The comradeship was built not just on similar interests and common attitudes: we were all victims of circumstance, lumped together because of where our parents chose to live. In such an environment there are bound to be disagreements and fights – adolescence is nothing if not volatile, and those who tell us to grow up fail to understand that that is exactly what we are doing, learning by our mistakes and experiences. By sharing the things that naturally befall you, companionships spring up, quietly binding alliances of black and white, male and female.
Luckily, there are some who are staying on for the sixth form, so why should I feel saddened at leaving the fifth year when a lot of my friends will stay on? Well, I consider myself lucky in that I have friends in every year of the school, but sixth-formers rarely seem to socialize with any year below the fifth.
It is one of those peculiar conventions, caused, I suspect, by the sixth form’s wish to seem aloof from the rest. It is a custom that next year, like the insensitive tourist, I shall have great fun disregarding entirely.
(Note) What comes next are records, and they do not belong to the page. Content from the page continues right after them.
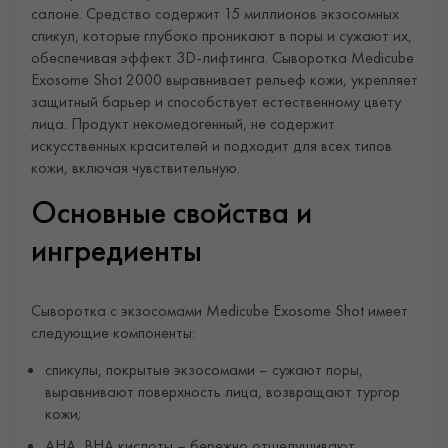
салоне. Средство содержит 15 миллионов экзосомных
спикул, которые глубоко проникают в поры и сужают их,
обеспечивая эффект 3D-лифтинга. Сыворотка Medicube
Exosome Shot 2000 выравнивает рельеф кожи, укрепляет
защитный барьер и способствует естественному цвету
лица. Продукт некомедогенный, не содержит
искусственных красителей и подходит для всех типов
кожи, включая чувствительную.
Основные свойства и
ингредиенты
Сыворотка с экзосомами Medicube Exosome Shot имеет
следующие компоненты:
спикулы, покрытые экзосомами – сужают поры,
выравнивают поверхность лица, возвращают тургор
кожи;
AHA, BHA кислоты – бережно отшелушивают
So now I return to school to begin the A-level trail. There will be some new faces – my school has the sixth form for a wide area – and the teachers are said to regard you as halfway human, so it should be an enjoyable two years. And once they are over it will be up to me whether I sink or swim. There is no one to copy homework from in big business.
2. Read this newspaper article and then, working in groups, discuss these questions with your partners:
1. How old is the writer of the article?
2. Why is he not looking forward to his to his next year at school?
3. What does he think he will enjoy about next year?
4. How are your own experiences similar of different to the writer’s?